Caro direttore, mi preme sottolineare taluni distinguo ai commenti e agli articoli pubblicati dal suo quotidiano sul caso di Eluana. La legge in vigore nella Repubblica italiana cosa dice in materia di malati terminali? La legge n. 587 del 29 dicembre del 1993 dice che non basta la morte cerebrale per staccare le spine, occorre che si verifichi la «cessazione irreversibile di tutte le funzioni dell'encefalo». Il giudice italiano deve applicare la norma e non certo, diversamente della giurisprudenza inglese, inventarne fantasiose interpretazioni. Eluana non si trova nelle condizioni di una malata terminale, la ragazza che la Corte d'appello di Milano ha condannato alla morte per inedia, ha bisogno di nutrimento e abbeveramento via flebo. Nessuna macchina e nessun destino alla morte segnato anticipatamente dalla malattia... Però l'Italia lotta per evitare la morte a Caino. La sentenza di Milano è riuscita laddove i cultori dei «testamenti» non erano riusciti, dal 25 giugno ottenere giustizia sarà un terno al lotto. Una fortuna, come diceva Oriana Fallaci, «regalataci dalla sorte che ci impone un giudice anziché un altro, un cavillo anziché un altro, una giuria anziché un'altra. Se mi sbaglio, se la Legge significa davvero Giustizia, Equità, Imparzialità, me lo si dimostri incriminando i magistrati».
Il ministro Alfano si appelli contro la sentenza. Se il giudice è tenuto solo ad applicare le leggi, il medico è tenuto a valutare solo se le cure siano sproporzionate o futili perché non destinate a recare alcun beneficio. E il beneficio della vita di Eluana lo si interrompe con il distacco, autorizzato da un organo dello Stato, delle flebo. La vita di Eluana è vita e il soffio della sua vita scomparirà solo per responsabilità, assolutamente illegale, dei magistrati. L'incoscienza non sarebbe vita? L'Alzheimer non sarebbe vita? Lasciamo perdere quel pietismo con il quale si vuol mascherare, oggi come ai tempi degli inventori della religione universale dell'eutanasia, sir Galton o il dottor Saleeby, la morte altrui perché esito di una vita «inadatta». La sentenza del 25 giugno scorso è inquietante. Si affermano volontà di Eluana pro morte, si giustifica la volontà di «assecondare l'esito naturale e non già consegnarsi al lungo trascorrere di una vita solo organica e apparente, senza più contatti con il mondo esterno e senza possibilità di vivere coscientemente e pienamente la propria esistenza». Eppure Eluana ogni mattina si sveglia, sogna, apre gli occhi e certamente cercherà di aggrapparsi, come fece Terry Schiavo, alla vita sino all'ultimo respiro, sino all'ultima energia prima di morire di fame e di sete.

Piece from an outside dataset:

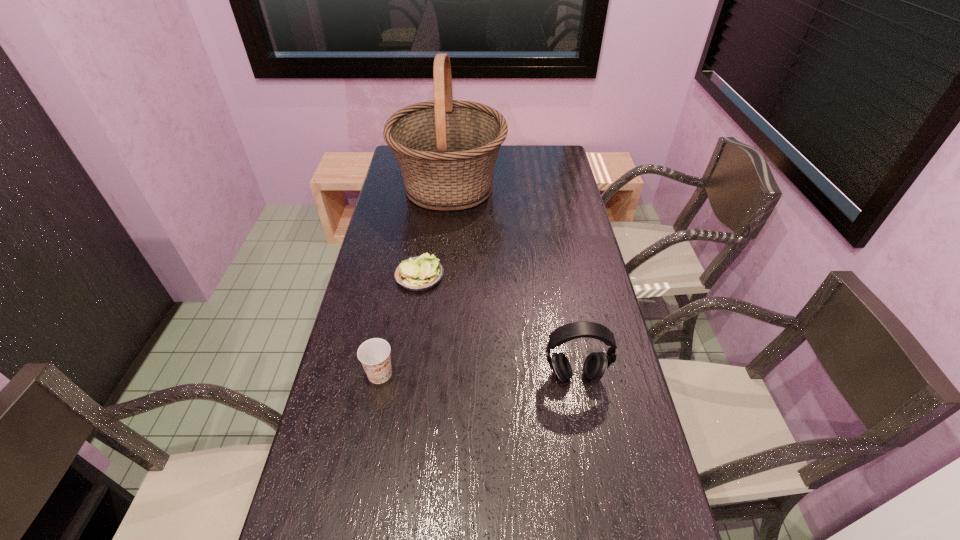 Where is `the second closest object relative to the farthest object`? This screenshot has width=960, height=540. the second closest object relative to the farthest object is located at coordinates (374, 354).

Nessuno ha considerato i dati e le percentuali del «risveglio» di pazienti non terminali come Eluana, nessuno sembra chiedersi a quale diritto ci si richiami nello stabilire «che una vita sia degna o meno di essere vissuta». La vita si misura sull'utilità o sull'essenza? Uccidere Eluana dimostra due cose: l'affermarsi di un «diritto storto» e l'uso inadatto della ragione da parte di chi è felice per la morte.